Your goal: Of the lines below, copy those that hold the word "Chiang".

------

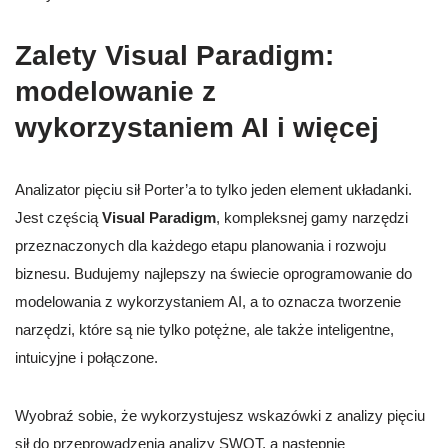
Zalety Visual Paradigm:
modelowanie z
wykorzystaniem AI i więcej
Analizator pięciu sił Porter’a to tylko jeden element układanki.
Jest częścią
Visual Paradigm
, kompleksnej gamy narzędzi
przeznaczonych dla każdego etapu planowania i rozwoju
biznesu. Budujemy najlepszy na świecie oprogramowanie do
modelowania z wykorzystaniem AI, a to oznacza tworzenie
narzędzi, które są nie tylko potężne, ale także inteligentne,
intuicyjne i połączone.
Wyobraź sobie, że wykorzystujesz wskazówki z analizy pięciu
sił do przeprowadzenia analizy SWOT, a następnie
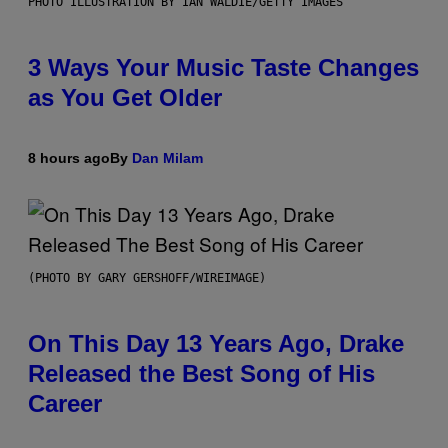
PHOTO ILLUSTRATION BY IAN WALDIE/GETTY IMAGES
3 Ways Your Music Taste Changes
as You Get Older
8 hours ago
By
Dan Milam
(PHOTO BY GARY GERSHOFF/WIREIMAGE)
On This Day 13 Years Ago, Drake
Released the Best Song of His
Career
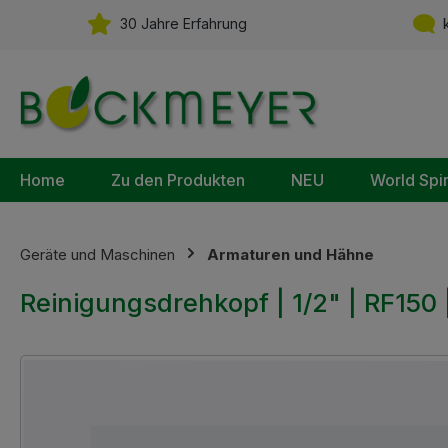
m Hauptinhalt springen
Zur Suche springen
Zur Hauptnavigation springen
30 Jahre Erfahrung
k
Home
Zu den Produkten
NEU
World Spi
Geräte und Maschinen
Armaturen und Hähne
Reinigungsdrehkopf | 1/2" | RF150 |
Bildergalerie überspringen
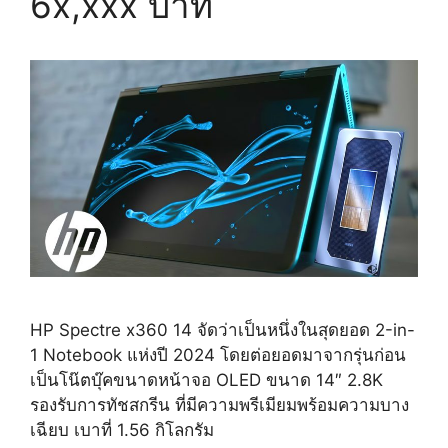
6x,xxx บาท
HP Spectre x360 14 จัดว่าเป็นหนึ่งในสุดยอด 2-in-
1 Notebook แห่งปี 2024 โดยต่อยอดมาจากรุ่นก่อน
เป็นโน๊ตบุ๊คขนาดหน้าจอ OLED ขนาด 14″ 2.8K
รองรับการทัชสกรีน ที่มีความพรีเมียมพร้อมความบาง
เฉียบ เบาที่ 1.56 กิโลกรัม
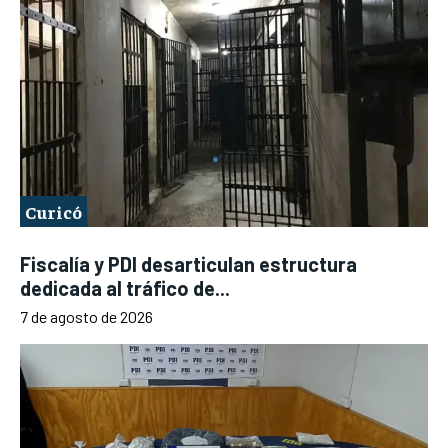
Curicó
Fiscalía y PDI desarticulan estructura
dedicada al tráfico de...
7 de agosto de 2026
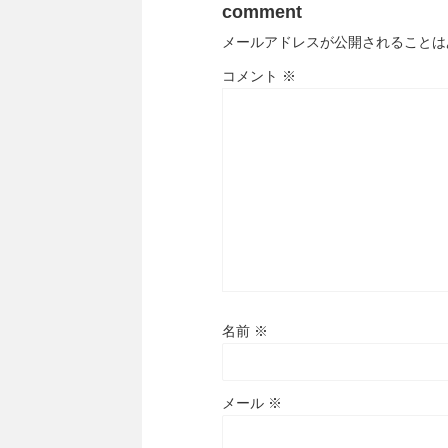
comment
メールアドレスが公開されることは
コメント
※
名前
※
メール
※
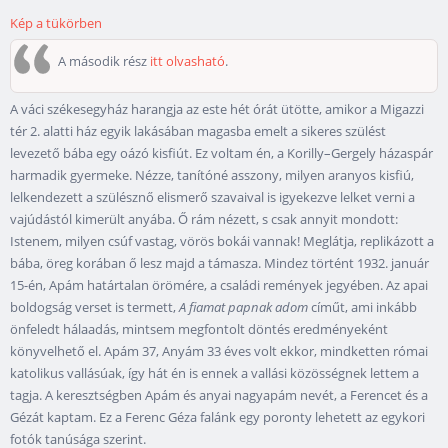
Kép a tükörben
A második rész
itt olvasható
.
A váci székesegyház harangja az este hét órát ütötte, amikor a Migazzi
tér 2. alatti ház egyik lakásában magasba emelt a sikeres szülést
levezető bába egy oázó kisfiút. Ez voltam én, a Korilly–Gergely házaspár
harmadik gyermeke. Nézze, tanítóné asszony, milyen aranyos kisfiú,
lelkendezett a szülésznő elismerő szavaival is igyekezve lelket verni a
vajúdástól kimerült anyába. Ő rám nézett, s csak annyit mondott:
Istenem, milyen csúf vastag, vörös bokái vannak! Meglátja, replikázott a
bába, öreg korában ő lesz majd a támasza. Mindez történt 1932. január
15-én, Apám határtalan örömére, a családi remények jegyében. Az apai
boldogság verset is termett,
A fiamat papnak adom
címűt, ami inkább
önfeledt hálaadás, mintsem megfontolt döntés eredményeként
könyvelhető el. Apám 37, Anyám 33 éves volt ekkor, mindketten római
katolikus vallásúak, így hát én is ennek a vallási közösségnek lettem a
tagja. A keresztségben Apám és anyai nagyapám nevét, a Ferencet és a
Gézát kaptam. Ez a Ferenc Géza falánk egy poronty lehetett az egykori
fotók tanúsága szerint.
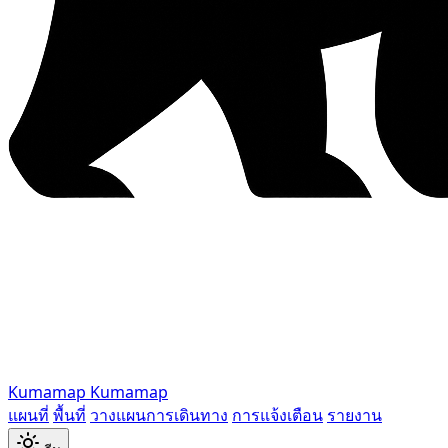
Kumamap
Kumamap
แผนที่
พื้นที่
วางแผนการเดินทาง
การแจ้งเตือน
รายงาน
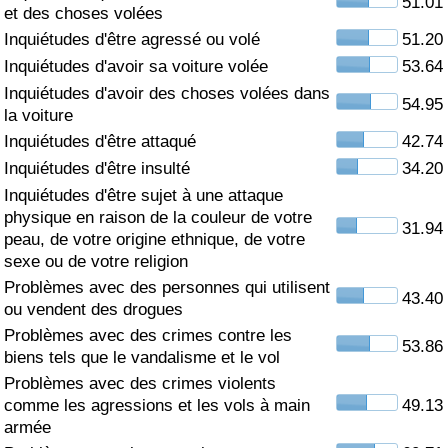
51.01
et des choses volées
Soins de santé
Inquiétudes d'être agressé ou volé
51.20
Inquiétudes d'avoir sa voiture volée
53.64
Indice des soins de santé (Actuel)
Inquiétudes d'avoir des choses volées dans
54.95
la voiture
Indice des soins de santé
Inquiétudes d'être attaqué
42.74
Inquiétudes d'être insulté
34.20
Indice des soins de santé par Pays
Inquiétudes d'être sujet à une attaque
physique en raison de la couleur de votre
31.94
peau, de votre origine ethnique, de votre
Pollution
sexe ou de votre religion
Problèmes avec des personnes qui utilisent
Indice de Pollution (Actuel)
43.40
ou vendent des drogues
Problèmes avec des crimes contre les
Indice de pollution
53.86
biens tels que le vandalisme et le vol
Problèmes avec des crimes violents
Indice de Pollution par Pays
comme les agressions et les vols à main
49.13
armée
Trafic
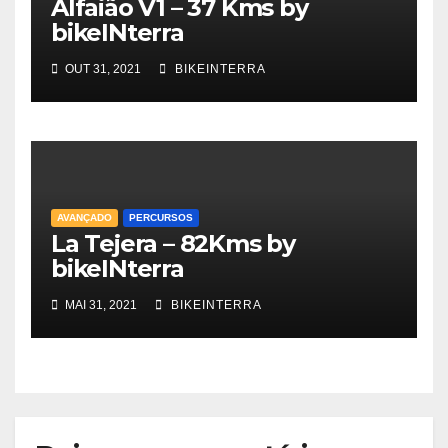
Alfaião V1 – 37 Kms by
bikeINterra
OUT 31, 2021
BIKEINTERRA
AVANÇADO
PERCURSOS
La Tejera – 82Kms by
bikeINterra
MAI 31, 2021
BIKEINTERRA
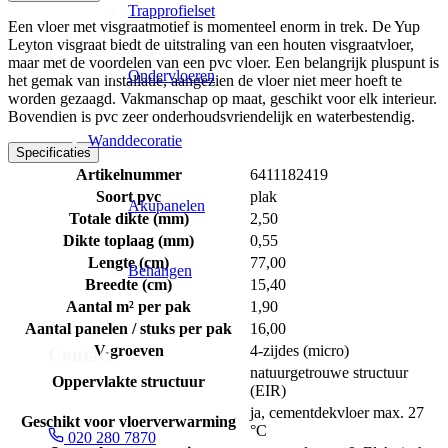
Trapprofielset
Een vloer met visgraatmotief is momenteel enorm in trek. De Yup
Leyton visgraat biedt de uitstraling van een houten visgraatvloer,
maar met de voordelen van een pvc vloer. Een belangrijk pluspunt is
Ondervloeren
het gemak van installatie, aangezien de vloer niet meer hoeft te
worden gezaagd. Vakmanschap op maat, geschikt voor elk interieur.
Bovendien is pvc zeer onderhoudsvriendelijk en waterbestendig.
Wanddecoratie
Specificaties
Artikelnummer
6411182419
Soort pvc
plak
Akupanelen
Totale dikte (mm)
2,50
Dikte toplaag (mm)
0,55
Lengte (cm)
77,00
Behangen
Breedte (cm)
15,40
Aantal m² per pak
1,90
Aantal panelen / stuks per pak
16,00
V-groeven
4-zijdes (micro)
Contact
natuurgetrouwe structuur
Oppervlakte structuur
(EIR)
ja, cementdekvloer max. 27
Geschikt voor vloerverwarming
°C
020 280 7870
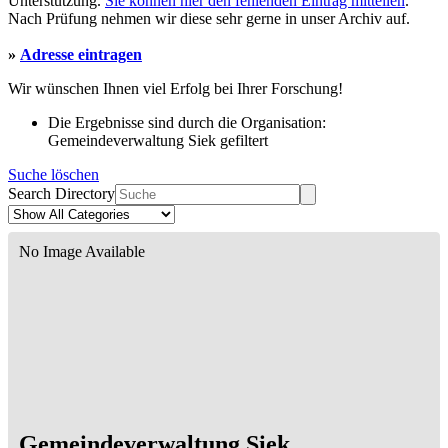
Unterstützung.
Sie können hier den fehlenden Eintrag mitteilen
.
Nach Prüfung nehmen wir diese sehr gerne in unser Archiv auf.
»
Adresse eintragen
Wir wünschen Ihnen viel Erfolg bei Ihrer Forschung!
Die Ergebnisse sind durch die Organisation:
Gemeindeverwaltung Siek gefiltert
Suche löschen
Search Directory
No Image Available
Gemeindeverwaltung Siek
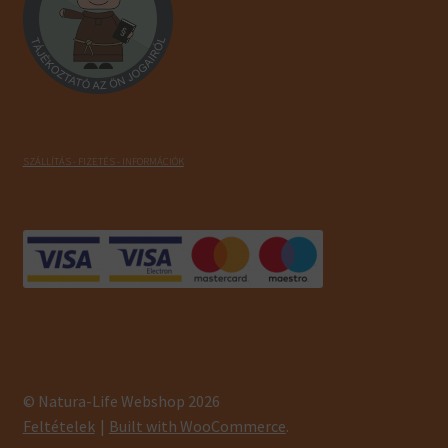
SZÁLLÍTÁS - FIZETÉS - INFORMÁCIÓK
© Natura-Life Webshop 2026
Feltételek
Built with WooCommerce
.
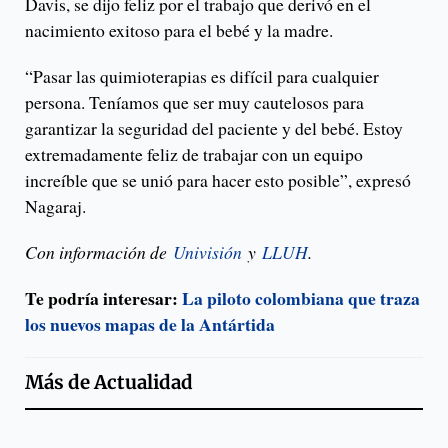
Davis, se dijo feliz por el trabajo que derivó en el
nacimiento exitoso para el bebé y la madre.
“Pasar las quimioterapias es difícil para cualquier
persona. Teníamos que ser muy cautelosos para
garantizar la seguridad del paciente y del bebé. Estoy
extremadamente feliz de trabajar con un equipo
increíble que se unió para hacer esto posible”, expresó
Nagaraj.
Con información de
Univisión
y
LLUH
.
Te podría interesar:
La piloto colombiana que traza
los nuevos mapas de la Antártida
Más de
Actualidad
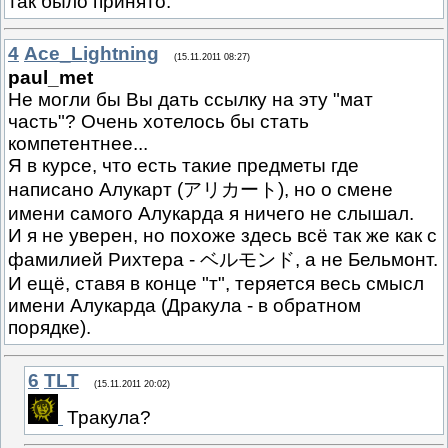
так было принято.
4
Ace_Lightning
(15.11.2011 08:27)
paul_met
Не могли бы Вы дать ссылку на эту "мат
часть"? Очень хотелось бы стать
компетентнее...
Я в курсе, что есть такие предметы где
написано Алукарт (アリカート), но о смене
имени самого Алукарда я ничего не слышал.
И я не уверен, но похоже здесь всё так же как с
фамилией Рихтера - ベルモンド, а не Бельмонт.
И ещё, ставя в конце "т", теряется весь смысл
имени Алукарда (Дракула - в обратном
порядке).
6
TLT
(15.11.2011 20:02)
Тракула?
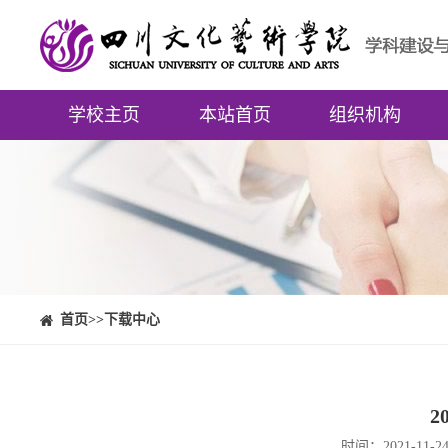
学校主页
本站首页
组织机构
⠀⠀首页
>>下载中心
2
时间：2021-1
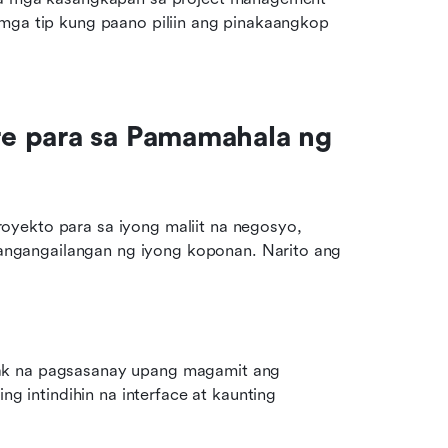
mga tip kung paano piliin ang pinakaangkop 
e para sa Pamamahala ng 
yekto para sa iyong maliit na negosyo, 
gangailangan ng iyong koponan. Narito ang 
ak na pagsasanay upang magamit ang 
intindihin na interface at kaunting 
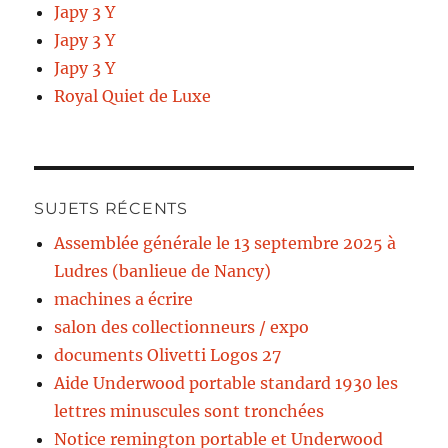
Japy 3 Y
Japy 3 Y
Japy 3 Y
Royal Quiet de Luxe
SUJETS RÉCENTS
Assemblée générale le 13 septembre 2025 à
Ludres (banlieue de Nancy)
machines a écrire
salon des collectionneurs / expo
documents Olivetti Logos 27
Aide Underwood portable standard 1930 les
lettres minuscules sont tronchées
Notice remington portable et Underwood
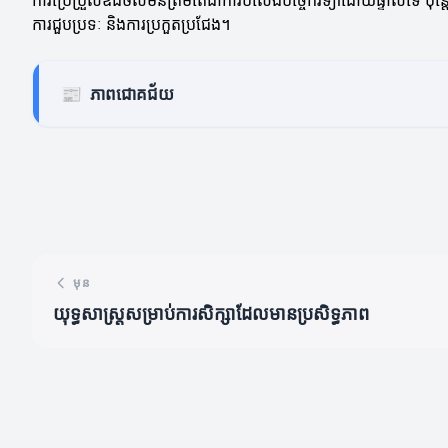
ការប្រែប្រួលឌីជីថលមិនត្រឹមតែជាការបំលែងបច្ចេកវិទ្យាដោយផ្ទាល់ទេ ប៉ុន
ការជួបប្រទៈ និងការប្រកួតប្រជែង។
📰
ភាពជោគជ័យ
មុន
យុទ្ធសាស្ត្រសម្រាប់ការសិក្សាដែលមានប្រសិទ្ធភាព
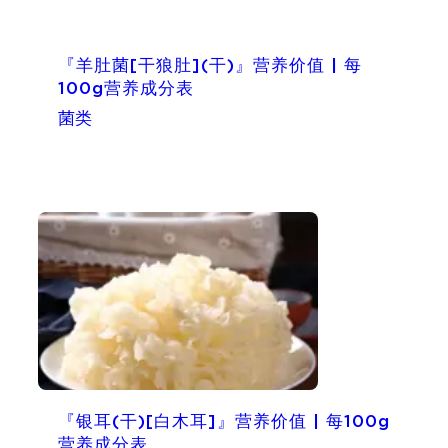
『羊肚菌[干狼肚](干)』营养价值 | 每
100g营养成分表
菌类
『银耳(干)[白木耳]』营养价值 | 每100g
营养成分表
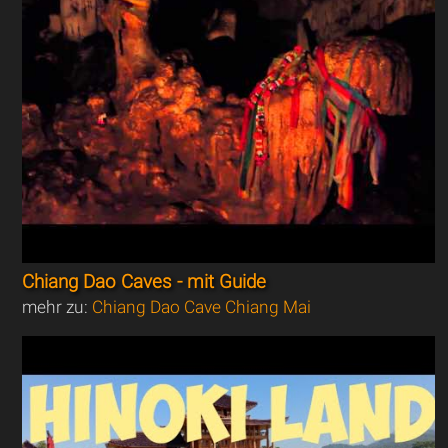
Chiang Dao Caves - mit Guide
mehr zu:
Chiang Dao Cave Chiang Mai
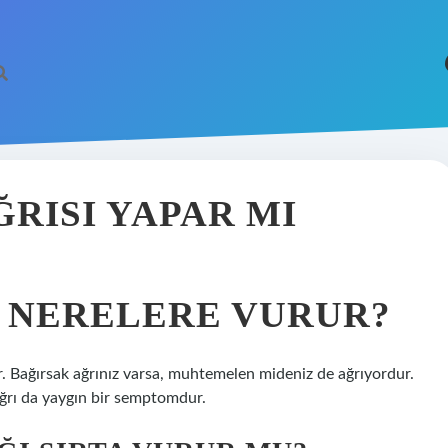
ĞRISI YAPAR MI
I NERELERE VURUR?
dır. Bağırsak ağrınız varsa, muhtemelen mideniz de ağrıyordur.
ğrı da yaygın bir semptomdur.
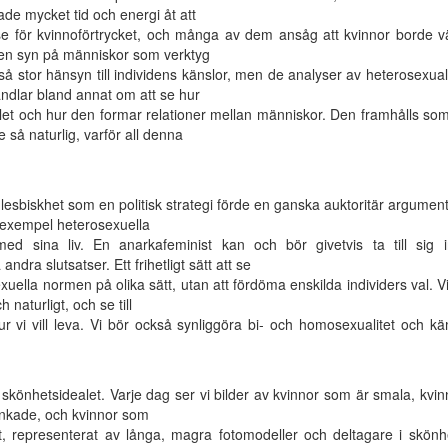
de mycket tid och energi åt att
se för kvinnoförtrycket, och många av dem ansåg att kvinnor borde väl
å en syn på människor som verktyg
 så stor hänsyn till individens känslor, men de analyser av heterosexuali
andlar bland annat om att se hur
t och hur den formar relationer mellan människor. Den framhålls som 
så naturlig, varför all denna
esbiskhet som en politisk strategi förde en ganska auktoritär argumentat
l exempel heterosexuella
d sina liv. En anarkafeminist kan och bör givetvis ta till sig 
ra slutsatser. Ett frihetligt sätt att se
ella normen på olika sätt, utan att fördöma enskilda individers val. Vi 
 naturligt, och se till
r vi vill leva. Vi bör också synliggöra bi- och homosexualitet och k
 skönhetsidealet. Varje dag ser vi bilder av kvinnor som är smala, kvi
inkade, och kvinnor som
 representerat av långa, magra fotomodeller och deltagare i skönhetst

------

Solution for this task:
Chiang Dao Caves - mit Guide
Chiang Dao Cave Chiang Mai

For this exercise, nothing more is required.